I was simultaneously thrown off and fascinated by this exposition-heavy scene. I was thrown off because I found it hard to believe that the Blonde would fall for such a tale. At the same time, I was struck by the self-consciousness of this scene. It is almost as if Christopher Nolan knows what the audience’s likely objections will be and wants to pre-empt them with a mini-FAQ. One objection would be that Bill, even with his new haircut and clothes, still doesn’t really look like Cobb. The Blonde asks Cobb if the person who saw him leave the dead woman’s flat managed to get a good look at him. “No,” he says. “Which is why I think this is going to work. All we need is someone of roughly the same appearance, roughly the same way of working, and we should be fine.” When the Blonde suggests that Cobb should simply tell the police that the woman was dead when he found her, he highlights several reasons why that wouldn’t be enough to free him from suspicion.
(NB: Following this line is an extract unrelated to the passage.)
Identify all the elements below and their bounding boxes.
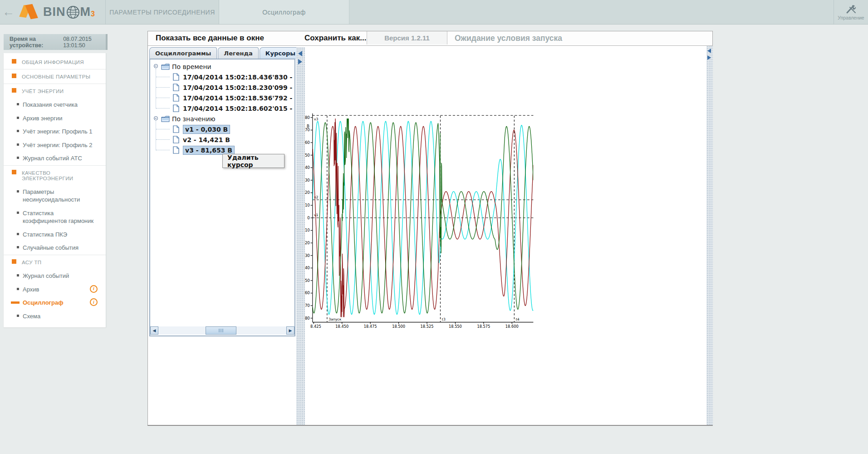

And what if Bill’s got an alibi, she asks? “Well,” Cobb replies, “he’s a loner. He’s perfect. Even strangers that have seen him before aren’t going to recognize him because he’s had his hair cut.” I remember wondering for a moment if haircuts could really be so potent. Such lines are as much for the audience as they are for the characters. The film is making it a point to tell us that it is internally consistent and logical.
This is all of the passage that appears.